Data excerpts:
__________________________________________________
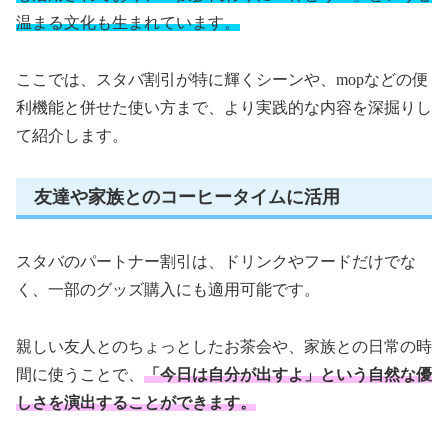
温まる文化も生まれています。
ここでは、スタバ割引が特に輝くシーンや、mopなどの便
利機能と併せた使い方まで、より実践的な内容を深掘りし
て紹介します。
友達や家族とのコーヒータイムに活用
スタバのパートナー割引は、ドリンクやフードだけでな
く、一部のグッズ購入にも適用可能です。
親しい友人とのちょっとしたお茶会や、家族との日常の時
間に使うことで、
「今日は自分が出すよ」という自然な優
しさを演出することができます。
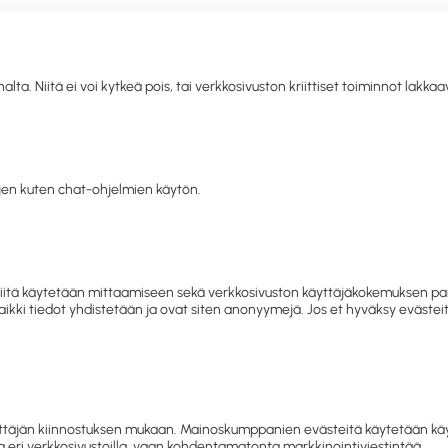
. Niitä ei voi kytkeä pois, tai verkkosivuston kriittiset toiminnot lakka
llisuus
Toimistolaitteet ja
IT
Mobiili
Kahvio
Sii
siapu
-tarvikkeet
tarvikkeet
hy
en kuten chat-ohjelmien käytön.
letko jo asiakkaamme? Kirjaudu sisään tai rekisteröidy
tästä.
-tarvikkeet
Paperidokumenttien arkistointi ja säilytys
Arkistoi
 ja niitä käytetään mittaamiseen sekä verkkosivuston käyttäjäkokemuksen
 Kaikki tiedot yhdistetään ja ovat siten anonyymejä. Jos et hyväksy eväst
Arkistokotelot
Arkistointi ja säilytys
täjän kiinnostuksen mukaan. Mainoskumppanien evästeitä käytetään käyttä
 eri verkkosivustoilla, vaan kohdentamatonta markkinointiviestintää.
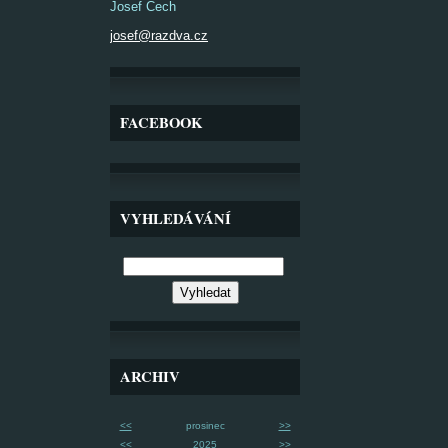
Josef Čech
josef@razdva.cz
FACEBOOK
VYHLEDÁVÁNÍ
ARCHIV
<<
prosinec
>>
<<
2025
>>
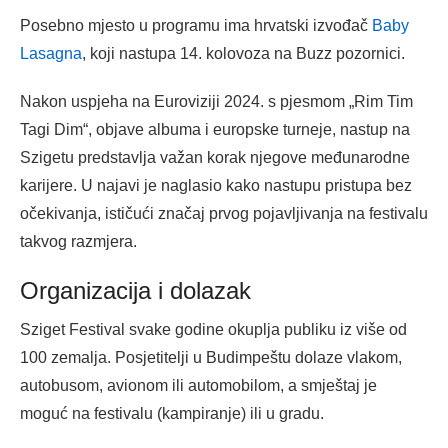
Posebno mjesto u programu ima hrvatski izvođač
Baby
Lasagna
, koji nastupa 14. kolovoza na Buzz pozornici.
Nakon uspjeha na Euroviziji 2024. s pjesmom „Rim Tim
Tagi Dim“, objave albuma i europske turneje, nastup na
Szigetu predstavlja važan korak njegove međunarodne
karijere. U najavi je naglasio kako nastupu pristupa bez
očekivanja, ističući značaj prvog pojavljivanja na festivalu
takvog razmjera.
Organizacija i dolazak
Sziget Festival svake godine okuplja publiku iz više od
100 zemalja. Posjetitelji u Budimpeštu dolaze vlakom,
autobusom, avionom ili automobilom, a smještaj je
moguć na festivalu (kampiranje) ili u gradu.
__________________________________________________
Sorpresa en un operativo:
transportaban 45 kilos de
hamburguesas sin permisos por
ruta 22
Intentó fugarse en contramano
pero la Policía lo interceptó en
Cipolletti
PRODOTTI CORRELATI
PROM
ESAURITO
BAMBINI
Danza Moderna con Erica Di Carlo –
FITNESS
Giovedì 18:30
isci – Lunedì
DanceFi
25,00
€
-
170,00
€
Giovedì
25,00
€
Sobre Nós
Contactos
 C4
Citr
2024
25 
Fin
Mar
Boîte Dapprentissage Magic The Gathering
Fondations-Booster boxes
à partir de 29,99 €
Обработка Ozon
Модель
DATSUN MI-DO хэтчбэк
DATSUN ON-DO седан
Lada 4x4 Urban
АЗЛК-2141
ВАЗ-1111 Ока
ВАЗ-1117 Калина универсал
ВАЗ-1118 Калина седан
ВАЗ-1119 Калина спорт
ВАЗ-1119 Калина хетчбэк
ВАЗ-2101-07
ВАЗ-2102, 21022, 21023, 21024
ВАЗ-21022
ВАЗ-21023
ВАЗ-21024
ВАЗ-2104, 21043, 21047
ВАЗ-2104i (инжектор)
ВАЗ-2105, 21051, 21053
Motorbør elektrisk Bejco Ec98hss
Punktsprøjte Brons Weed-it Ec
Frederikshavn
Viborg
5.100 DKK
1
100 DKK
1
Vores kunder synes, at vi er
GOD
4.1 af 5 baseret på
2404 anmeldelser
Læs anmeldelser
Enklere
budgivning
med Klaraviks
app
__________________________________________________
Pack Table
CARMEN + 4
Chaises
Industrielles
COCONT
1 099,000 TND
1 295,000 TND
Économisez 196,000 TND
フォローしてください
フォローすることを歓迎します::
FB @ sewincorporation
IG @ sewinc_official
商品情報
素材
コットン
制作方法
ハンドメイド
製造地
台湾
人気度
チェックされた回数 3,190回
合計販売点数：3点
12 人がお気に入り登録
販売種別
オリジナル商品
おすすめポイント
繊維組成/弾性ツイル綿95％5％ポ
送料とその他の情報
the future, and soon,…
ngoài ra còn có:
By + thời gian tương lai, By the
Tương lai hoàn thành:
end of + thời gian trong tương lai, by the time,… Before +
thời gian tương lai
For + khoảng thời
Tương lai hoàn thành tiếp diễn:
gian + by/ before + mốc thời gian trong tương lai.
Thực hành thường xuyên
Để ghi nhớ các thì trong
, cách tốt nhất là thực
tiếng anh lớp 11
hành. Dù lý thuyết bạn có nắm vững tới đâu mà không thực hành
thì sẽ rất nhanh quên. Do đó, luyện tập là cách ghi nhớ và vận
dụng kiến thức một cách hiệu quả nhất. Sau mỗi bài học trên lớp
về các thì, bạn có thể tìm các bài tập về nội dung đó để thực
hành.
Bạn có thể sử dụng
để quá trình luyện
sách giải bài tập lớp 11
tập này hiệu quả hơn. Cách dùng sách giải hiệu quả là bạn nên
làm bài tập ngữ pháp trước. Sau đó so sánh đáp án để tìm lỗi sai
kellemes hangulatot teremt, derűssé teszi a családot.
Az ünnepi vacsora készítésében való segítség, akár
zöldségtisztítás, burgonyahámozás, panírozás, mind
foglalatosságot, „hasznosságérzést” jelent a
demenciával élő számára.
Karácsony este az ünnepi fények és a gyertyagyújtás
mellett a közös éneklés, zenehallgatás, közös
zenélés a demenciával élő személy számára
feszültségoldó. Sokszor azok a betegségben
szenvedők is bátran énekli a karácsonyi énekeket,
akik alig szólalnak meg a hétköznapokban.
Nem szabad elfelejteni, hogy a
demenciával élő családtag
__________________________________________________
**Exercise prompt**
When the word "hoàn" shows up in a line of the entries, pull that line out.

**Written reply**
Tương lai hoàn thành:
Tương lai hoàn thành tiếp diễn:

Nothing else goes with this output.